What you will do> Among the entries below, which lines run from the line with "1 envío / 0 nuevos" through the line with "Döld domstol"? Retype those, both ends included, exactly and without pictures.

*** Opening Supplied records ***

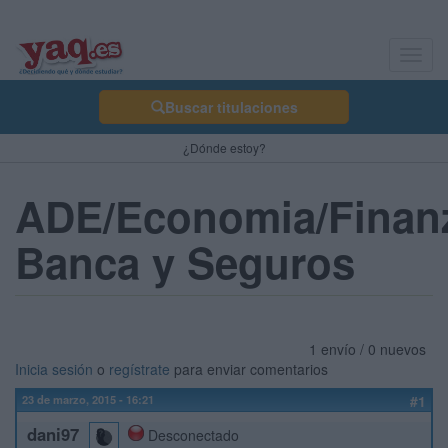
Toggl
navig
Buscar titulaciones
¿Dónde estoy?
ADE/Economia/Finan
Banca y Seguros
1 envío / 0 nuevos
Inicia sesión
o
regístrate
para enviar comentarios
23 de marzo, 2015 - 16:21
#1
dani97
Desconectado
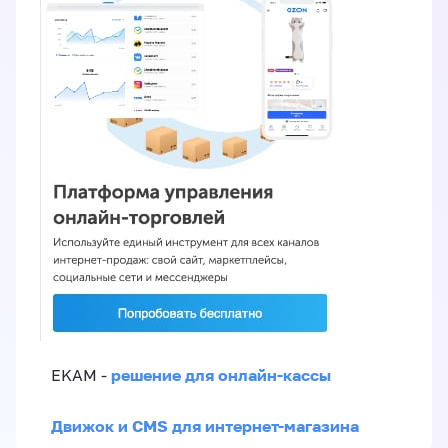
решение для онлайн-кассы
EKAM -
Движок и CMS для интернет-магазина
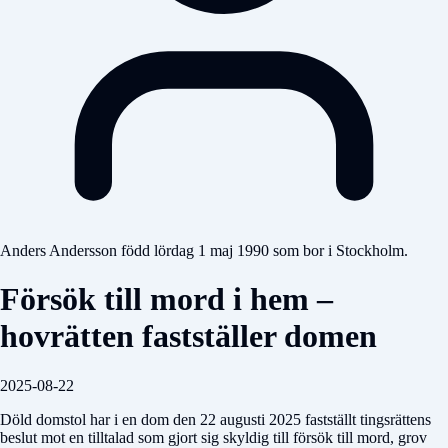
Anders Andersson född lördag 1 maj 1990 som bor i Stockholm.
Försök till mord i hem –
hovrätten fastställer domen
2025-08-22
Döld domstol
har i en dom den 22 augusti 2025 fastställt tingsrättens
beslut mot en tilltalad som gjort sig skyldig till försök till mord, grov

*** Closing Supplied records ***

Answer space>
1 envío / 0 nuevos
Inicia sesión
o
regístrate
para enviar comentarios
23 de marzo, 2015 - 16:21
#1
dani97
Desconectado
решение для онлайн-кассы
EKAM -
Движок и CMS для интернет-магазина
Anders Andersson född lördag 1 maj 1990 som bor i Stockholm.
Försök till mord i hem –
hovrätten fastställer domen
2025-08-22
Döld domstol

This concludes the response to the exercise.